WHAT TO WORK ON
Repeat every line of the listing below exactly, minus the pictures.

SOURCE DATA
▬▬▬▬▬▬

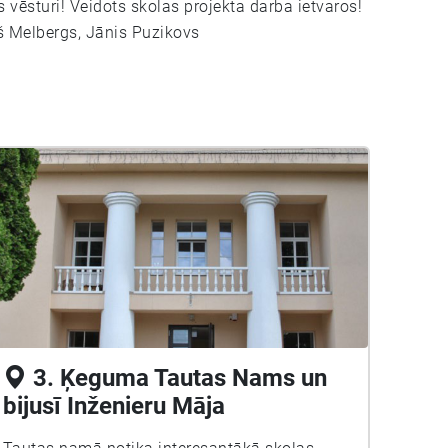
 vēsturi! Veidots skolas projekta darba ietvaros!
ņš Melbergs, Jānis Puzikovs
3. Ķeguma Tautas Nams un
bijusī Inženieru Māja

▬▬▬▬▬▬

COMPLETED EXERCISE
 vēsturi! Veidots skolas projekta darba ietvaros!
ņš Melbergs, Jānis Puzikovs
3. Ķeguma Tautas Nams un
bijusī Inženieru Māja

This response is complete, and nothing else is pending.